# 15 boxes 16 gauge shot shells FS in Hocking county SOLD



## kleffler (Sep 14, 2014)

ALL SOLD. THANKS. I have a variety of 16 gauge shot shells for sale. All are 2 3/4 inch and in 25 round boxes. 15 boxes in all. All are considered hunting ammo. Variety of 1 1/8 and 1 1/4 ounce loads. Some boxes are little rough but these are not collectible ammo, they are hunting ammo

2 boxes number 2 shot both 1 1/4 ounce 1 is Winchester and 1 is Federal

3 boxes Remington magnum 4 shot all three are 1 1/4 ounce loads

3 boxes number 5 shot. Two are Winchester upland specials and one is Fiochi nickel plated Golden pheasant these are all 1 1/8 ounce loads

5 boxes are number 6 shot. Four are Winchester and one is Remington Mohawk.

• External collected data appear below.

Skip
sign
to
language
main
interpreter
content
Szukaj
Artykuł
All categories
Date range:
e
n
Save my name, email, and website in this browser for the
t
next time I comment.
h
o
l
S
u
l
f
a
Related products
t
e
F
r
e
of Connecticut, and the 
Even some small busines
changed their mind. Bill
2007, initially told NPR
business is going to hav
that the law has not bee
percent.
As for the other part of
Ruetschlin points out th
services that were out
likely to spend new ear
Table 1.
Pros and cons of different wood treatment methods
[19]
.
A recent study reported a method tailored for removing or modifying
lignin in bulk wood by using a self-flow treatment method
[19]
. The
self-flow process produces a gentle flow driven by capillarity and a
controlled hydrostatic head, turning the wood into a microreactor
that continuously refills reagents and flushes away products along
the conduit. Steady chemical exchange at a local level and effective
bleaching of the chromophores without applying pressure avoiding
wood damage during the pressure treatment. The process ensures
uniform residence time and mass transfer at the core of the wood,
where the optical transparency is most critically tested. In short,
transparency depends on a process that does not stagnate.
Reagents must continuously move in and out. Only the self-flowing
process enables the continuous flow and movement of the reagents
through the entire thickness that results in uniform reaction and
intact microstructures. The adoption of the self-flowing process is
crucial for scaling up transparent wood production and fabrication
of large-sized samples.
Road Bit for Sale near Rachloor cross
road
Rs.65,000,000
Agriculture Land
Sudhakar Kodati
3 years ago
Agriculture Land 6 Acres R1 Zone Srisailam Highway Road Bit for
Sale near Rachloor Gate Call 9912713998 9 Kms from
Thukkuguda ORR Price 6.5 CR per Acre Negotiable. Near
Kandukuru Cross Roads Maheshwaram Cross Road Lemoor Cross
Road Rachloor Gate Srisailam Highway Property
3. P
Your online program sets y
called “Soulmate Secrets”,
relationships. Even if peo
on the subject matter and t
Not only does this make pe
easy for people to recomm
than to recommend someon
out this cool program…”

These all are 1 1/8 ounce loads

last 2 boxes are Winchester super X in 7 1/2 shot. These are 1 1/8 ounce loads

THESE ARE ALL FACTORY LOADS. They have been stored in climate controlled safe. Price is $225 for the lot firm. You have to take the all. $15 per box is a good deal in todays market and these are not target loads, they are hunting loads. Pick up in Hocking county area

thanks

Kelly


----------



## kleffler (Sep 14, 2014)

Back to top


----------



## kleffler (Sep 14, 2014)

Back up


----------